People watching; their lives in their faces.

 

A troupe of black musicians with southern accents and joyful, toothy grins were waiting to board the flight to Stockholm.  They wore earphones and were jigging, jerking, twitching, beating out syncopated rhythms on their knees, table and the arms of their seats.     
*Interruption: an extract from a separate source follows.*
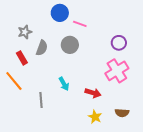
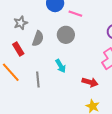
cyan arrow: (64, 84) -> (61, 66), moved
gray line: (41, 100) -> (38, 80), moved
In the restaurant, a conclave of heavy metal rockers, long hair, serious beards, provocative shirts.  One was in a wheelchair.   

 

A Viking, his long straw-coloured hair parted in the middle and plaited, a wispy beard and dragon head tattoos on his shoulders; his face lined with cruelty. 

 

Lonely faces in repose on the Underground, their tragedies land fears etched deep into their skin.

 

Smooth, blank round eyed faces, like those of infants lost in transit, their expression a mixture of boredom, fear, and need.   

 

Buzz Aldrin, a face of wide-eyed wonder and disillusion.  ‘I’m the man who walked on the moon, damn it.  Why has my life been so tragic?’

 

The ninety-eight separate muscles under the skin of the face are controlled by twiglets of the sympathetic and parasympathetic nerves and advertise the complex nuances of our feelings.  

 

After a lifetime, the dominant emotional themes of culture and experience that has constructed the rail network of nerves is fixed in the shunting yards of our faces.